Second - Be a team player. That's the one thing I've learned from Surgery. They just wanted me to actually help the team out (I don't mean the ******ed scut work that some do). But when you become competent enough to be their eyes/ears, they do appreciate it. I've generally had good success with being level-headed, helpful, candid and knowing my role. They see thousands of you in a short amount of time and most med students generally make their disdain/lack of interest obvious. Don't make it obvious you don't enjoy retracting. No one does. But it's the role they gave you.

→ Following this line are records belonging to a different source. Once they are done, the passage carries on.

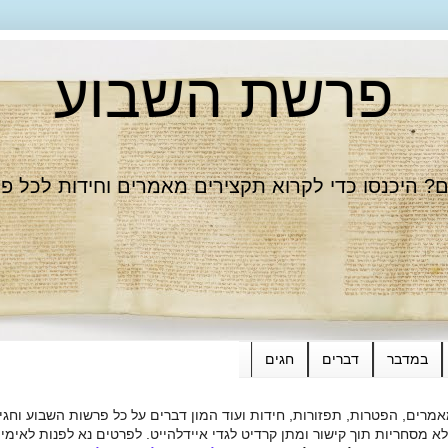
פרשת השבוע
 היכנסו כדי לקרוא תקצירים מאמרים וחידות לכל פ
במדבר
דברים
חגים
רים, הפטרות, תפזורות, חידות ועוד המון דברים על כל פרשות השבוע וחגי
ות תוך קישור ומתן קרדיט לגדי איידלהייט. לפרטים נא לפנות לאימייל dieide@yahoo.com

Also - there's a lot to take from Surgery that's underappreciated. I'd really ask/inquire about learning to do consults with them because once you learn how a surgeon wants to be consulted - consulting anyone else is WAY easier. How medicine taught me does NOT work in any other specialty. Ask about intensive care. Learn how SOAPs are done by them; despite what some people think - the quicker you are, the better has worked substantially better. And believe it or not - asking questions during cases is generally not a bad idea. Yeah, they pimp you, but that's equal opportunity to ask about things. Don't take pimping personally - they do it to piss you off/berate you, but not in a bad way. I actually love that kind of teaching.
Surgery also taught me a lot about how to do a quick 5 minute interview/exam on a patient that's thorough enough to give the gist while not being openly ******ed.

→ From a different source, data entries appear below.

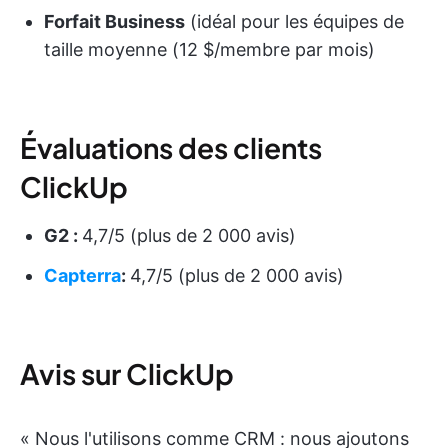
Forfait Business
(idéal pour les équipes de
taille moyenne (12 $/membre par mois)
Évaluations des clients
ClickUp
G2 :
4,7/5 (plus de 2 000 avis)
Capterra
:
4,7/5 (plus de 2 000 avis)
Avis sur ClickUp
« Nous l'utilisons comme CRM : nous ajoutons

Lastly - and I can't say this enough - be friends with OR nurses. I'm not saying buy 'em coffee - I'm saying you need to approach them and humbly admit to being a medical student but that you don't want to be that med student and would appreciate any help in not screwing up. I've heard the stories about scrub nurses, but I've never had one bad interaction by doing this. These nurses deal/interact with Surgeons day in/day out and they don't want anything ****ing up the groove because although the surgeon might be disappointed with you, he/she might take it out on the nurse instead.
But seriously - Surgery is what you make it. And having a negative attitude doesn't help... because the reality is that programs talk with each other. And if you upset the wrong Surgeon with that attitude, he can make it hell for you in other rotations.